What to do: Transcribe each entry below exactly. Pictures do not go in the copy.

(Available data Opens)

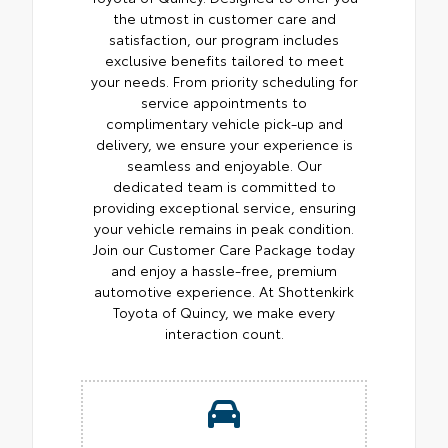
the utmost in customer care and
satisfaction, our program includes
exclusive benefits tailored to meet
your needs. From priority scheduling for
service appointments to
complimentary vehicle pick-up and
delivery, we ensure your experience is
seamless and enjoyable. Our
dedicated team is committed to
providing exceptional service, ensuring
your vehicle remains in peak condition.
Join our Customer Care Package today
and enjoy a hassle-free, premium
automotive experience. At Shottenkirk
Toyota of Quincy, we make every
interaction count.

(Available data Closes)

Answer area:
the utmost in customer care and
satisfaction, our program includes
exclusive benefits tailored to meet
your needs. From priority scheduling for
service appointments to
complimentary vehicle pick-up and
delivery, we ensure your experience is
seamless and enjoyable. Our
dedicated team is committed to
providing exceptional service, ensuring
your vehicle remains in peak condition.
Join our Customer Care Package today
and enjoy a hassle-free, premium
automotive experience. At Shottenkirk
Toyota of Quincy, we make every
interaction count.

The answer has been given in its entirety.